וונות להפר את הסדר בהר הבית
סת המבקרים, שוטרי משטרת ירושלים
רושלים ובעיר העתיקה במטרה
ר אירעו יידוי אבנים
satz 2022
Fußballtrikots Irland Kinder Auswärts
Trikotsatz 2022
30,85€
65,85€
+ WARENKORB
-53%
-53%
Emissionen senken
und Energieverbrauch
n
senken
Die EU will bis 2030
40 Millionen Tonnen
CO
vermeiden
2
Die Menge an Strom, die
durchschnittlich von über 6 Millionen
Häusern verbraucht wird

────────────────

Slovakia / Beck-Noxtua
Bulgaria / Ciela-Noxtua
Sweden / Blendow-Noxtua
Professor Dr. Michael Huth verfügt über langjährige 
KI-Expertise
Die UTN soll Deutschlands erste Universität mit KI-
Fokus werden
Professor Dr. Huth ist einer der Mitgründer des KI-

────────────────

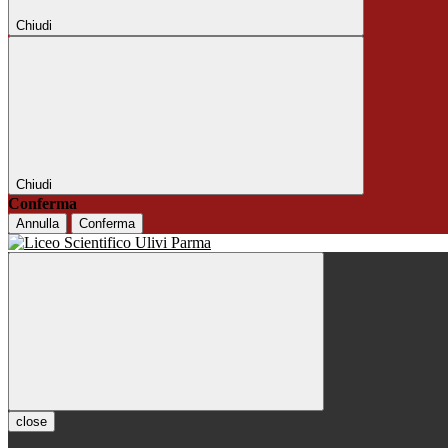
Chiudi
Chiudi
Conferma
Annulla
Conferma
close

────────────────

** Task to carry out **
Using the listing above, copy exactly the line that contains "Emissionen senken", the line that contains "Häusern verbraucht wird", and each line that falls between them.

** Answer to this problem **
Emissionen senken
und Energieverbrauch
n
senken
Die EU will bis 2030
40 Millionen Tonnen
CO
vermeiden
2
Die Menge an Strom, die
durchschnittlich von über 6 Millionen
Häusern verbraucht wird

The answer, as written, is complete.